Online shopping can be extremely convenient and time-friendly. But if you do have the time, shopping in-store at a local business can be rewarding and fun in and of itself. Make an effort to purchase at least one of your presents for someone this year at a local or family-owned business.
- Choose handmade over brand-name.
If shopping online is a priority, many people run side-businesses on sites like Shopify and Etsy. Etsy makes it especially easy to find custom gifts from independent sellers. Buying jewelry from an Etsy seller would put your money directly into the hands of the person you’re purchasing from, which can be a nice thought as many are trying to make a little more money for the holidays.
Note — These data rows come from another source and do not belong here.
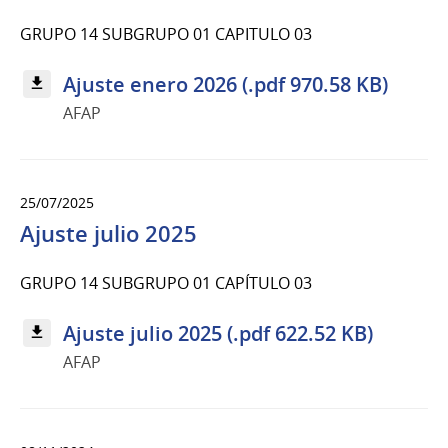
GRUPO 14 SUBGRUPO 01 CAPITULO 03
Ajuste enero 2026 (.pdf 970.58 KB)
AFAP
25/07/2025
Ajuste julio 2025
GRUPO 14 SUBGRUPO 01 CAPÍTULO 03
Ajuste julio 2025 (.pdf 622.52 KB)
AFAP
- Promote on Social Media.
The power of social media is not to be underestimated. There’s clearly a reason why major companies place such an emphasis on social media marketing, as spending on advertisements increases every year – it drives business. Anyone can do this effectively on a smaller scale by sharing information about local stores. Posting a story or picture from a local business, restaurant, or coffee-shop will reach more people in your community than you might think!
- Eat Local.
We all love chain-based restaurants, but eating at family-owned restaurants in your community can help their owners and employees greatly during this time. If you go out with friends or family this time of year, maybe try a place you never have before; it makes for a fun time and helps support its owners and employees who can’t rely on corporate backing like a big chain can.
- Use gift cards.
Gifting friends and family gift cards to small businesses provides business before the holidays, and guarantees business afterward. This can also drive further business if your friend or family member purchases more than the gift card amount. Giving gift cards is also another way to get the word out about local businesses you love to those who may not have considered shopping there before.
- Review generously.
Many consumers consistently check the online reviews of a business before we go in, and this is especially true of restaurants. Providing generous reviews of local restaurants and businesses bolsters their credibility and helps greatly in attracting new customers.
Increasing regulations in most places, with the uncertainty of another comprehensive stimulus package, has been damaging to small businesses nationwide. The situation for small businesses is perhaps even more dire than it was at the beginning of the pandemic when there was consensus about getting a big stimulus through Congress quickly.
This means that it’s especially important to remember how vital local businesses are to our communities and our duty to sustain them with the choices we each make. Let’s all work to bolster our communities by remembering small businesses this holiday season. If we each picked one or two of these ideas listed above to utilize this holiday season, there’s no doubt that our communities would experience a positive impact.